Understanding Hadoop MapReduce

4 min readApr 9, 2020

MapReduce is a clustered data processing framework. Composed of Map and Reduce functions, it distributes data processing tasks between different computers, then reduces the results in a single summary.

How MapReduce works

Map function: It processes each input data, and generates new key-value pairs.

Reduce function: It takes the pairs produced by the mappers and then runs a reducer function on each of them to generate the final output.

Definitions

Job Tracker : Schedules jobs and tracks the assign jobs to Task tracker.

Task Tracker : Tracks the task and reports status to JobTracker.

Job : A program is an execution of a Mapper and Reducer across a dataset.

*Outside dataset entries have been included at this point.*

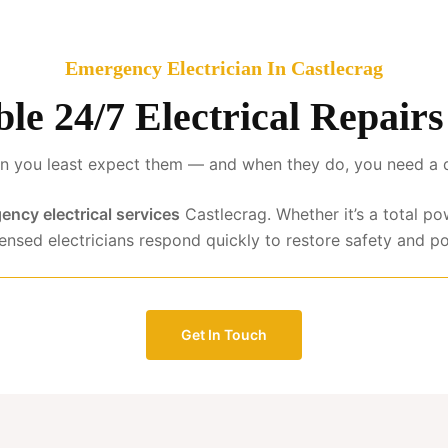
Emergency Electrician In Castlecrag
ble 24/7 Electrical Repair
 you least expect them — and when they do, you need a qua
ency electrical services
Castlecrag. Whether it’s a total po
censed electricians respond quickly to restore safety and p
Get In Touch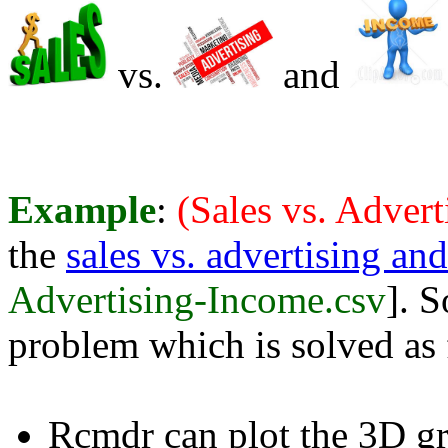
vs.
and
Example
:
(Sales vs. Adver
the
sales vs. advertising an
Advertising-Income.csv
]. S
problem which is solved as 
Rcmdr can plot the 3D gr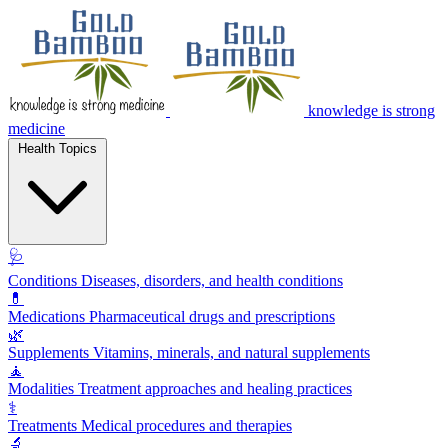
knowledge is strong
medicine
Health Topics
🩺
Conditions
Diseases, disorders, and health conditions
💊
Medications
Pharmaceutical drugs and prescriptions
🌿
Supplements
Vitamins, minerals, and natural supplements
🧘
Modalities
Treatment approaches and healing practices
⚕️
Treatments
Medical procedures and therapies
🔬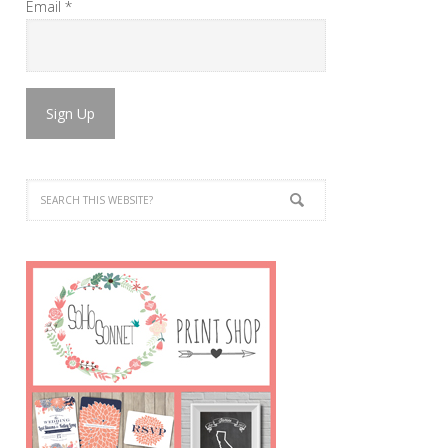
Email
*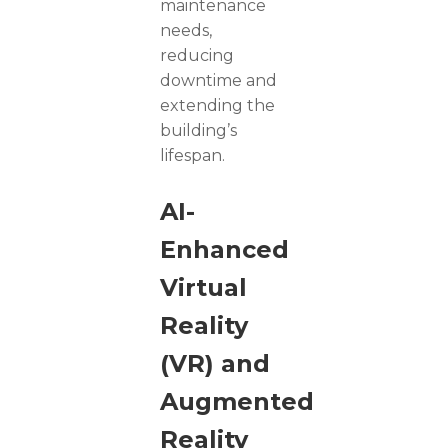
maintenance
needs,
reducing
downtime and
extending the
building’s
lifespan.
AI-
Enhanced
Virtual
Reality
(VR) and
Augmented
Reality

Task : An execution of a Mapper or a Reducer on a slice of data.

Task Attempt : There is a possibility that anytime any machine can go down,the framework reschedules the task to some other node, The default value of task attempt is 4.

Data Locality : “Move computation close to the data rather than data to computation”. A computation requested by an application is much more efficient if it is executed near the data it operates on.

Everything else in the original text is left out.